▸ Exercise goal
Return every line below exactly as written.

▸ Source data
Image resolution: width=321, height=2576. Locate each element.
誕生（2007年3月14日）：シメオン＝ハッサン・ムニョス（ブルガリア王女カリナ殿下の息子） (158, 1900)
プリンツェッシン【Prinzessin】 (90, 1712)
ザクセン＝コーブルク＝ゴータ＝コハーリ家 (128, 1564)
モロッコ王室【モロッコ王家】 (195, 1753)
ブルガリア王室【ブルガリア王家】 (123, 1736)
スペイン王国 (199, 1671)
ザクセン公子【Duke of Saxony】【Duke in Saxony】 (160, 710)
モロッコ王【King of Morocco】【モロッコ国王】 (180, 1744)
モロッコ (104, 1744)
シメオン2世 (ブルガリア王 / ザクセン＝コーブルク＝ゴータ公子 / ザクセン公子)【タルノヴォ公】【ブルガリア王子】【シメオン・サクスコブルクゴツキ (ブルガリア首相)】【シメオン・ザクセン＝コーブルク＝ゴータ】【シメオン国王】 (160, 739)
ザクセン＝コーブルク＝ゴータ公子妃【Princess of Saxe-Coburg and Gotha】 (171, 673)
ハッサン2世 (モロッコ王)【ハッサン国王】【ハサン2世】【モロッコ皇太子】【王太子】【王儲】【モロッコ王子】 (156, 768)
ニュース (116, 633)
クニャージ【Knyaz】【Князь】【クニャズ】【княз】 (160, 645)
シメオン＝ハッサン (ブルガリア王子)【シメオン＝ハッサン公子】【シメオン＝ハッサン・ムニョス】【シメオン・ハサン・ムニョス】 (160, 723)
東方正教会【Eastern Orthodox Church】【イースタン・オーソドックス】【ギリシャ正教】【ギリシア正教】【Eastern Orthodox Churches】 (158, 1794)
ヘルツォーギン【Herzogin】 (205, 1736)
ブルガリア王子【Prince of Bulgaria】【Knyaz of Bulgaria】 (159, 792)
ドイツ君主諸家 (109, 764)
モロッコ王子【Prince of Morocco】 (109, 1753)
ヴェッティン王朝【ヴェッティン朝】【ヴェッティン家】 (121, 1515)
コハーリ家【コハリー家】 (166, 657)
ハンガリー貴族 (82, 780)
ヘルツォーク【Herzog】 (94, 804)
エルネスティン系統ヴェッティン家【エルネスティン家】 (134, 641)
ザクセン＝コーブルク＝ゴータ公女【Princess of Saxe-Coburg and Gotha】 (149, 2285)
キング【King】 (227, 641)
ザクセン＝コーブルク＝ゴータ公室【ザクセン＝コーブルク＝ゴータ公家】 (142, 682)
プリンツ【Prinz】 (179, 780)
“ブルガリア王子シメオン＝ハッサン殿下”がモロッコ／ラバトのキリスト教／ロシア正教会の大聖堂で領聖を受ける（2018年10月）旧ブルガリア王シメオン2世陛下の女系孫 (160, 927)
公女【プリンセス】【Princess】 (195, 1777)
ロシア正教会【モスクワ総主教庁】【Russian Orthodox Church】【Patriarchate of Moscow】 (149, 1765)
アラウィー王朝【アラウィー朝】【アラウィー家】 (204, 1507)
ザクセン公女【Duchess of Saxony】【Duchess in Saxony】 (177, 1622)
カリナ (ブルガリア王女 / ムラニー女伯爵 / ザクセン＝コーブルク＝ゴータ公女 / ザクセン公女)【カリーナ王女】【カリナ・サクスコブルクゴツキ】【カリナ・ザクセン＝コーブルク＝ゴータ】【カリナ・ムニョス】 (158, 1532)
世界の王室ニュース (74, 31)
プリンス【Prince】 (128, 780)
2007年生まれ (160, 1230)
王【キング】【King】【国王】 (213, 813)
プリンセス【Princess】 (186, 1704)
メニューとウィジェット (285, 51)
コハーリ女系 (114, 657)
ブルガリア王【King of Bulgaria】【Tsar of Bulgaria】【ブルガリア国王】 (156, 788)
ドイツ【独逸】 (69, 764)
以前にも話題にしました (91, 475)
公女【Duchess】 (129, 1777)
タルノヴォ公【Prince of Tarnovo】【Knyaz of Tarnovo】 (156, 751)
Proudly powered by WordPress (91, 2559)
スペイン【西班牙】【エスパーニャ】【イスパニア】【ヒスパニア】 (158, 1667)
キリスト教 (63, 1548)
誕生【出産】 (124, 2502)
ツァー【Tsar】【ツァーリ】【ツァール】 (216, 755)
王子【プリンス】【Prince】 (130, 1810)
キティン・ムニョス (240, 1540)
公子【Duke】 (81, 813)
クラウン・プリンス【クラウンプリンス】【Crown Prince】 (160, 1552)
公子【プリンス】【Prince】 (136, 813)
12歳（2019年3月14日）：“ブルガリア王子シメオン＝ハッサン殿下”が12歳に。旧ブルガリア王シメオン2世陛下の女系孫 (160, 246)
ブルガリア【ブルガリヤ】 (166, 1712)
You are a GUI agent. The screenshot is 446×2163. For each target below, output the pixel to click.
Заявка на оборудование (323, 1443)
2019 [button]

▸ Expected answer
Image resolution: width=321, height=2576. Locate each element.
誕生（2007年3月14日）：シメオン＝ハッサン・ムニョス（ブルガリア王女カリナ殿下の息子） (158, 1900)
プリンツェッシン【Prinzessin】 (90, 1712)
ザクセン＝コーブルク＝ゴータ＝コハーリ家 (128, 1564)
モロッコ王室【モロッコ王家】 (195, 1753)
ブルガリア王室【ブルガリア王家】 (123, 1736)
スペイン王国 (199, 1671)
ザクセン公子【Duke of Saxony】【Duke in Saxony】 (160, 710)
モロッコ王【King of Morocco】【モロッコ国王】 (180, 1744)
モロッコ (104, 1744)
シメオン2世 (ブルガリア王 / ザクセン＝コーブルク＝ゴータ公子 / ザクセン公子)【タルノヴォ公】【ブルガリア王子】【シメオン・サクスコブルクゴツキ (ブルガリア首相)】【シメオン・ザクセン＝コーブルク＝ゴータ】【シメオン国王】 (160, 739)
ザクセン＝コーブルク＝ゴータ公子妃【Princess of Saxe-Coburg and Gotha】 (171, 673)
ハッサン2世 (モロッコ王)【ハッサン国王】【ハサン2世】【モロッコ皇太子】【王太子】【王儲】【モロッコ王子】 (156, 768)
ニュース (116, 633)
クニャージ【Knyaz】【Князь】【クニャズ】【княз】 (160, 645)
シメオン＝ハッサン (ブルガリア王子)【シメオン＝ハッサン公子】【シメオン＝ハッサン・ムニョス】【シメオン・ハサン・ムニョス】 (160, 723)
東方正教会【Eastern Orthodox Church】【イースタン・オーソドックス】【ギリシャ正教】【ギリシア正教】【Eastern Orthodox Churches】 (158, 1794)
ヘルツォーギン【Herzogin】 (205, 1736)
ブルガリア王子【Prince of Bulgaria】【Knyaz of Bulgaria】 (159, 792)
ドイツ君主諸家 (109, 764)
モロッコ王子【Prince of Morocco】 (109, 1753)
ヴェッティン王朝【ヴェッティン朝】【ヴェッティン家】 (121, 1515)
コハーリ家【コハリー家】 (166, 657)
ハンガリー貴族 (82, 780)
ヘルツォーク【Herzog】 (94, 804)
エルネスティン系統ヴェッティン家【エルネスティン家】 (134, 641)
ザクセン＝コーブルク＝ゴータ公女【Princess of Saxe-Coburg and Gotha】 (149, 2285)
キング【King】 (227, 641)
ザクセン＝コーブルク＝ゴータ公室【ザクセン＝コーブルク＝ゴータ公家】 (142, 682)
プリンツ【Prinz】 (179, 780)
“ブルガリア王子シメオン＝ハッサン殿下”がモロッコ／ラバトのキリスト教／ロシア正教会の大聖堂で領聖を受ける（2018年10月）旧ブルガリア王シメオン2世陛下の女系孫 (160, 927)
公女【プリンセス】【Princess】 (195, 1777)
ロシア正教会【モスクワ総主教庁】【Russian Orthodox Church】【Patriarchate of Moscow】 (149, 1765)
アラウィー王朝【アラウィー朝】【アラウィー家】 (204, 1507)
ザクセン公女【Duchess of Saxony】【Duchess in Saxony】 (177, 1622)
カリナ (ブルガリア王女 / ムラニー女伯爵 / ザクセン＝コーブルク＝ゴータ公女 / ザクセン公女)【カリーナ王女】【カリナ・サクスコブルクゴツキ】【カリナ・ザクセン＝コーブルク＝ゴータ】【カリナ・ムニョス】 (158, 1532)
世界の王室ニュース (74, 31)
プリンス【Prince】 (128, 780)
2007年生まれ (160, 1230)
王【キング】【King】【国王】 (213, 813)
プリンセス【Princess】 (186, 1704)
メニューとウィジェット (285, 51)
コハーリ女系 (114, 657)
ブルガリア王【King of Bulgaria】【Tsar of Bulgaria】【ブルガリア国王】 (156, 788)
ドイツ【独逸】 (69, 764)
以前にも話題にしました (91, 475)
公女【Duchess】 (129, 1777)
タルノヴォ公【Prince of Tarnovo】【Knyaz of Tarnovo】 (156, 751)
Proudly powered by WordPress (91, 2559)
スペイン【西班牙】【エスパーニャ】【イスパニア】【ヒスパニア】 (158, 1667)
キリスト教 (63, 1548)
誕生【出産】 (124, 2502)
ツァー【Tsar】【ツァーリ】【ツァール】 (216, 755)
王子【プリンス】【Prince】 (130, 1810)
キティン・ムニョス (240, 1540)
公子【Duke】 (81, 813)
クラウン・プリンス【クラウンプリンス】【Crown Prince】 (160, 1552)
公子【プリンス】【Prince】 (136, 813)
12歳（2019年3月14日）：“ブルガリア王子シメオン＝ハッサン殿下”が12歳に。旧ブルガリア王シメオン2世陛下の女系孫 (160, 246)
ブルガリア【ブルガリヤ】 (166, 1712)
You are a GUI agent. The screenshot is 446×2163. For each target below, output the pixel to click.
Заявка на оборудование (323, 1443)
2019 [button]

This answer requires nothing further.